Mr Chalabi has denounced the raid, which he said was carried out by American agents and Iraqi police, as politically motivated.
Chalabi appears determined to play to the full the role of the aggrieved patriot
But just what are Mr Chalabi and his colleagues accused of?
American officials are still not commenting publicly on why Mr Chalabi's home and offices were raided.
They say - implausibly - that the raid was the work of the Iraq police and was nothing to do with them.
Off the record, however, in briefings in Baghdad, they have told journalists that members of Mr Chalabi's Iraqi National Congress (INC) - but not apparently Mr Chalabi himself - stand accused of kidnapping, torture, embezzlement and misuse of government property.

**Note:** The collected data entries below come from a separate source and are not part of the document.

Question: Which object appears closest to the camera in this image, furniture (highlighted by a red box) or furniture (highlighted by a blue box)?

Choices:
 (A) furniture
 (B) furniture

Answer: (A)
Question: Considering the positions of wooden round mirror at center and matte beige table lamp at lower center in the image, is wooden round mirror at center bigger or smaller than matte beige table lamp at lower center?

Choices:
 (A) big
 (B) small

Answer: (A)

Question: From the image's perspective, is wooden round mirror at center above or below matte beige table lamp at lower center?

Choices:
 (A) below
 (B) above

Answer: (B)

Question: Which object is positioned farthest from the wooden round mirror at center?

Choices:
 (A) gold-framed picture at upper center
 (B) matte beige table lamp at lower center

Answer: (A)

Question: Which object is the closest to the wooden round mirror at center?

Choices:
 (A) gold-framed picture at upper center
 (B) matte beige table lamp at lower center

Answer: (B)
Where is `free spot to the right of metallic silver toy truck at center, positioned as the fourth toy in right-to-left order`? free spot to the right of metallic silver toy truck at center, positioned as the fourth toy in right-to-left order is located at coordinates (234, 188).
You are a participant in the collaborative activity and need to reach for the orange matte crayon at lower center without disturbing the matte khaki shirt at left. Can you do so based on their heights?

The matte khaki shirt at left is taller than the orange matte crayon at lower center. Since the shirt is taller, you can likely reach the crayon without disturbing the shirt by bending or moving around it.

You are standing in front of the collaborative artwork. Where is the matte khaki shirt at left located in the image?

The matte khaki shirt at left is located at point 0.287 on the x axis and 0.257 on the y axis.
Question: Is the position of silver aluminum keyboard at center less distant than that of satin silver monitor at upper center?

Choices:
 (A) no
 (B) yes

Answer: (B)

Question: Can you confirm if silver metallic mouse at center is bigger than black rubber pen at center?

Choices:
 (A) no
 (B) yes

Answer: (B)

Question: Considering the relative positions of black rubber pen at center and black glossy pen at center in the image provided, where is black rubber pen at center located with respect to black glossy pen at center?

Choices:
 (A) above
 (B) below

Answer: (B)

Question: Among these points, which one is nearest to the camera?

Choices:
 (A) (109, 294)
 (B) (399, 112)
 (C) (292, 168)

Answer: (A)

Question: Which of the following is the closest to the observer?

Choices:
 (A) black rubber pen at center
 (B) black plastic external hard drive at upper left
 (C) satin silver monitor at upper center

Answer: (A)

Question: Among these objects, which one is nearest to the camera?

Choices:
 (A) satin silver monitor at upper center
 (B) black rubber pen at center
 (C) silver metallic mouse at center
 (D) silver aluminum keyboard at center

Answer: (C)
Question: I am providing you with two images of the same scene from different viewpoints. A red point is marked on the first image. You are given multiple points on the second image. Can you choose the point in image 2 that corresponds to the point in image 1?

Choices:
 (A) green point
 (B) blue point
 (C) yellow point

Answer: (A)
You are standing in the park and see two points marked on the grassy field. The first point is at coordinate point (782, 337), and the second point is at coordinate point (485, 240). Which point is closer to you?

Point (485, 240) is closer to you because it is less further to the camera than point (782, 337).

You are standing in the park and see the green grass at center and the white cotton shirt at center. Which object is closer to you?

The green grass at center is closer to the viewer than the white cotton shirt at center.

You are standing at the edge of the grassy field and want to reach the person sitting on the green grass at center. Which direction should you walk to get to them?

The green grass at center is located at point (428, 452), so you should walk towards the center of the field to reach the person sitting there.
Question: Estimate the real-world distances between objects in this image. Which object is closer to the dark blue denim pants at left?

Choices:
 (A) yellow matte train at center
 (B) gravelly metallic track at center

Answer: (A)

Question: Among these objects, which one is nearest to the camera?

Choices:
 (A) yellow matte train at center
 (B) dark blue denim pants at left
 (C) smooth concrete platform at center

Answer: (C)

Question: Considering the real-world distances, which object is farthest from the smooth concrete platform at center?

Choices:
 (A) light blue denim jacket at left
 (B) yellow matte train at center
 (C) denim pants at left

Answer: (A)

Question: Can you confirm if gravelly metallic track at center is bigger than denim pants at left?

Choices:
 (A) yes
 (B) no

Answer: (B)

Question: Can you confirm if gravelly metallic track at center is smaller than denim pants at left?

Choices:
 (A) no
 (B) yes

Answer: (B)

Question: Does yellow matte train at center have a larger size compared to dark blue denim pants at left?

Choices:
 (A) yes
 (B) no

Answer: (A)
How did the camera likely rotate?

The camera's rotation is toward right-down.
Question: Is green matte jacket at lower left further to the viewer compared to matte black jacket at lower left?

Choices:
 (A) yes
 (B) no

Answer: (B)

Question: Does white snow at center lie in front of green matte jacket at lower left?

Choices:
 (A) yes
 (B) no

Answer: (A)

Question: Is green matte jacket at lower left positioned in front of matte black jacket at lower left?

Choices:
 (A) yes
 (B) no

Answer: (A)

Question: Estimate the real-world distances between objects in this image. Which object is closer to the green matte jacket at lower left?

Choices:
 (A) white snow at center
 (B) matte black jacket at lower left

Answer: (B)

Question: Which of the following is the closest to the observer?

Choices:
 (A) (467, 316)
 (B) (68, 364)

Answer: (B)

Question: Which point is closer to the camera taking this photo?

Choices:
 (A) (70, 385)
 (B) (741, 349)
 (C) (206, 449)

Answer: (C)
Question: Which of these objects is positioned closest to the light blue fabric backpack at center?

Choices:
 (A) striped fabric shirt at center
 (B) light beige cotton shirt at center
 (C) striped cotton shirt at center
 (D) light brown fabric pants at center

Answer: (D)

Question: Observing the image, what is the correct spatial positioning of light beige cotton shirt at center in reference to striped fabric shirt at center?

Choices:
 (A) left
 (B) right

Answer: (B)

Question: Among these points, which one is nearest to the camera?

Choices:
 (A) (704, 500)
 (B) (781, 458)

This last charge seems to refer, in part, to the alleged theft of cars from the finance ministry by one of Mr Chalabi's associates.
Influential people in the White House, the Pentagon and Congress saw him as an Iraqi George Washington
However, there is also a tussle under way over documents in the Iraqi National Congress' possession relating to an alleged financial scandal surrounding the United Nations' former oil-for-food programme for Iraq.
More ominously, there are allegations - again off the record - that Mr Chalabi or his officials have passed sensitive US intelligence to Iran.
This charge first appeared in Newsweek some weeks ago, but has been revived with a report on the US television channel, CBS.
'Turning on ally'
Ahmed Chalabi himself scoffs at all these accusations. He insists the Americans have turned against him because he is highly critical of their plans for the transfer of power to an interim Iraqi government at the end of June.
He argues the new government must have full sovereignty, not the limited sovereignty the Americans are suggesting. He is also critical of Lakhdar Brahimi, the UN special envoy charged with helping create the interim government.
US officials say the raid on Chalabi's residence was not their doing
The INC leader has suffered a remarkable reversal of fortunes.
Just over a year ago, when US-led forces overthrew the Saddam Hussein government, Ahmed Chalabi was America's best-known Iraqi ally.
He was, to be sure, controversial. Many in the State Department and the CIA were wary of him - unconvinced he always told the truth or had a genuine support base in Iraq.
'Iraqi George Washington'
Yet influential people in the White House, the Pentagon and Congress saw him as an Iraqi George Washington and as the man best placed to lead a free Iraq that would be democratic, business-friendly, pro-American - even pro-Israeli.
Now his former friends are shunning him.
The Pentagon has stopped paying the INC some $330,000 a month. And Mr Chalabi has suffered the indignity of having his home raided and of being accused of a long list of crimes.
So is this the end of his political career?
It seems certain he will not have a role in the interim government.
Nevertheless, it would be unwise to write him off.
For one thing, as he showed at his angry press conference in Baghdad on Thursday, he is determined to play to the full the role of the aggrieved patriot.
For another, he still has friends and relatives in positions of influence in Baghdad.
The danger for the Americans is that he could make trouble for them as the sensitive transition period gets under way.